November 24, 2021 | Andrew
A few months ago, we reported on the launch of the Grand Challenges ICODA Data Science initiative by the Bill & Melinda Gates Foundation. These 10 projects will use the ICODA Workbench (powered by Aridhia’s DRE) to explore the answers to critical research questions relating to COVID-19. Over the coming weeks, we will take a look at some of these projects and what they aim to achieve.
“Characterizing COVID-19 transmission chains for precision mitigation, using epidemiological survey data.”
This driver project is led from the City University of Hong Kong, in collaboration with Cambridge University and the WHO Collaborating Centre in the University of Hong Kong, by Dr Xiaofan Liu: an expert in AI and mathematical modelling. It aims to look at the interpersonal spread of COVID-19, identifying key risk factors in its spread to better inform control strategies undertaken by both governments and individuals. As well as using several publicly available datasets, a team of over 20 research assistants are working on curating and collecting data relating to more than 20,000 confirmed COVID-19 cases in mainland China. These were combined to produce the most comprehensive COVID-19 transmission chain database ever seen (over 7,000 cases). This has already been uploaded to FAIR Data Services and made accessible to the broader research community.
One of the key problems encountered by the team before now has been due to the global nature of their team. Data usability and version control were concerning factors when moving data around between team members. What they were hoping for was a cloud-based research environment that delivered them analytical support for R and Python, with the option to access other associated HDR UK and NHS datasets. The DRE provides them with all of this and more, with an in-built R console, the addition of Jupyter Notebooks, and access to related datasets through FAIR.

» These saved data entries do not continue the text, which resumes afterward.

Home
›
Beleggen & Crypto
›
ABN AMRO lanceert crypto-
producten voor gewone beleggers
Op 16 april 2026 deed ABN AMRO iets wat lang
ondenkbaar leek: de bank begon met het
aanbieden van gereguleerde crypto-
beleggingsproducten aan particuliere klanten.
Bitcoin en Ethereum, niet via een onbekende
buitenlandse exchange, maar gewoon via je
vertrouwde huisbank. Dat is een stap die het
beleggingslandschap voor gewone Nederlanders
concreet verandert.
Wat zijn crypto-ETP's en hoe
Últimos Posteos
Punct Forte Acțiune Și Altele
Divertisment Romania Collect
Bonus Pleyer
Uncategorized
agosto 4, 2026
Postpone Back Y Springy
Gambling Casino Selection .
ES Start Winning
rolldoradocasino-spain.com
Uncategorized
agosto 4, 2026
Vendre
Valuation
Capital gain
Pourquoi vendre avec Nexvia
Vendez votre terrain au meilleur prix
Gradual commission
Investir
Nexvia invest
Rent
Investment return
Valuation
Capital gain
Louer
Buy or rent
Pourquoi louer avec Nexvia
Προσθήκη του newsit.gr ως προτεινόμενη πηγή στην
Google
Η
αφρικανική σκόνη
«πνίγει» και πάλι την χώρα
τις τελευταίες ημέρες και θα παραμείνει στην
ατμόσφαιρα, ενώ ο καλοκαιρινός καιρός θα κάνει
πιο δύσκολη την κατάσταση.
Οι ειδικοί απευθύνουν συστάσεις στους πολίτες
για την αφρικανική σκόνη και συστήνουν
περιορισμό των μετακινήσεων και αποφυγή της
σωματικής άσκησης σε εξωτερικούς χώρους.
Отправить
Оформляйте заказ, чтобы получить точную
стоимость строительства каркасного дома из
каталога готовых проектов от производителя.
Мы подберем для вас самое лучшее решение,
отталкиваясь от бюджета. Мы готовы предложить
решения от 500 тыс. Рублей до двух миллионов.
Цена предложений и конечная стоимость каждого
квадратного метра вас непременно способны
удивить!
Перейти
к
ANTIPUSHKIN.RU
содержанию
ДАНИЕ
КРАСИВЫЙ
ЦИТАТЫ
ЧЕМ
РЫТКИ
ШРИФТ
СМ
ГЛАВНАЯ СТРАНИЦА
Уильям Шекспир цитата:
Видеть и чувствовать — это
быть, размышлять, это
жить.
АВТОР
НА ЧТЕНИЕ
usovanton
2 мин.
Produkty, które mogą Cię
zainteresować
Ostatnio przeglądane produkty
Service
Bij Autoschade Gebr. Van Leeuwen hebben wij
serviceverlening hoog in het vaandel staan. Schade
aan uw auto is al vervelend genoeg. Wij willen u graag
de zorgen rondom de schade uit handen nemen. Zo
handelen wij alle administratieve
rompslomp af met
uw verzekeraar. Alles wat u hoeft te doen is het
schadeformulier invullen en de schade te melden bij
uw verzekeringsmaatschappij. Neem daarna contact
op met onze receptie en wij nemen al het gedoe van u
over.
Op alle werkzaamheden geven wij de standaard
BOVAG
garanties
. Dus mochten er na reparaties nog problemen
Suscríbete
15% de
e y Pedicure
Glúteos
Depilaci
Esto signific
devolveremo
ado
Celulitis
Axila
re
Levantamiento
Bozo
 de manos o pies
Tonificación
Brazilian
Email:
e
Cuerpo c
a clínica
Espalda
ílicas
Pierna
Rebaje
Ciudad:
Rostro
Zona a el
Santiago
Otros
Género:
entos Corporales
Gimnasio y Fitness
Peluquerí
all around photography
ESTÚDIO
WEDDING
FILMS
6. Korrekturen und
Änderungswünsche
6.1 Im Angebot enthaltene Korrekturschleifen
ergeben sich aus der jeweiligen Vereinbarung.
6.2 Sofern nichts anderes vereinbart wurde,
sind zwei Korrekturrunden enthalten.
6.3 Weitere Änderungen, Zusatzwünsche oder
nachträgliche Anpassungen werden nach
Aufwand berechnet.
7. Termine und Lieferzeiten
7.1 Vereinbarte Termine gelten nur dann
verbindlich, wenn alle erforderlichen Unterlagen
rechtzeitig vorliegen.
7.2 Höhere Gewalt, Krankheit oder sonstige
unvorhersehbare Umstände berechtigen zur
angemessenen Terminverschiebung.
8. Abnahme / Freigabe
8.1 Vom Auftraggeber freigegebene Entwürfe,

The entire team is already registered and working within the DRE, using the workspaces for their collaborative analysis. As well as the dataset release, other key aims include setting up an analysis standard for transmission chain researchers to use and sharing their analytical code in the Workbench. Both will be a real boon to new research teams, jump-starting their work from the outset.
The results of the study will allow public policy advice to be drafted, showing governments how to plan targeted mitigation measures and better inform the public to improve individuals’ situational awareness about transmission risk for this pandemic and any future ones. Soon we will report on a few of the other projects leveraging the DRE in the Grand Challenges ICODA Data Science initiative. To see a full list of those involved, you can visit the Driver Projects page. We hope to follow up with the team further down the line to report on their progress.